6. Postpartum Management
- BP may spike in the first 3–5 days postpartum even in women who were normotensive intrapartum
- Methyldopa, labetalol, nifedipine, and enalapril/captopril are compatible with breastfeeding
- ACEi/ARBs can be used postpartum (no longer teratogenic concern)
- All women with HDP should have cardiovascular risk review at 6–12 weeks postpartum — HDP is an independent risk factor for future hypertension, ischaemic heart disease, stroke, and CKD
- Home BP monitoring programs have been shown to improve BP ascertainment across diverse populations and lower BP in the months after delivery
7. Investigations at Diagnosis
- Urine protein:creatinine ratio (PCR) or albumin:creatinine ratio (ACR), 24-h urine protein
- FBC (thrombocytopenia in HELLP/preeclampsia)
- Serum creatinine, LFTs, uric acid
- Coagulation screen if HELLP suspected
- Placental growth factor (PlGF) — a low PlGF or high sFlt-1/PlGF ratio predicts preeclampsia with high accuracy and can be used to rule out preeclampsia in suspected cases
- Fetal ultrasound: growth biometry, umbilical artery Doppler
Key Evidence Updates (2023–2025)
- [PMID 39960983] Countouris et al., Circulation 2025: Reviews current standards and notes that guidelines still differ on treatment thresholds; highlights the value of postpartum HTN clinics and home BP monitoring for long-term cardiovascular risk reduction.

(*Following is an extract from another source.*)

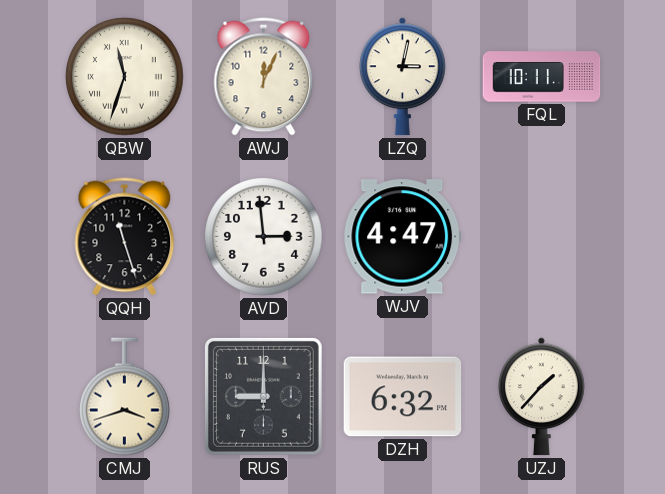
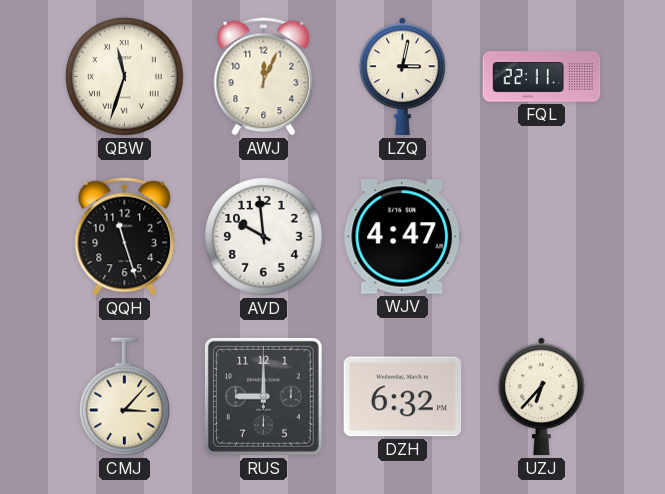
FQL: 10:11 -> 22:11
AVD: 2:59 -> 9:59
CMJ: 3:42 -> 3:07
UZJ: 1:37 -> 6:37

- [PMID 37391211] Wu et al., BMJ 2023: Comprehensive review confirming PlGF-based testing improves identification of high-risk preeclampsia; affirms aspirin prophylaxis and confirms delivery timing evidence for non-severe preeclampsia.
- CHIPS Trial (landmark RCT): Tight DBP target 85 mmHg is safe and reduces maternal complications without increasing fetal harm — supports more aggressive treatment of mild-to-moderate HTN than older guidelines suggested.
Sources: Brenner & Rector's The Kidney, 10th ed.; Comprehensive Clinical Nephrology, 7th ed.; Goodman & Gilman's Pharmacological Basis of Therapeutics, 13th ed.; Countouris et al., Circulation 2025 [PMID 39960983]; Wu et al., BMJ 2023 [PMID 37391211].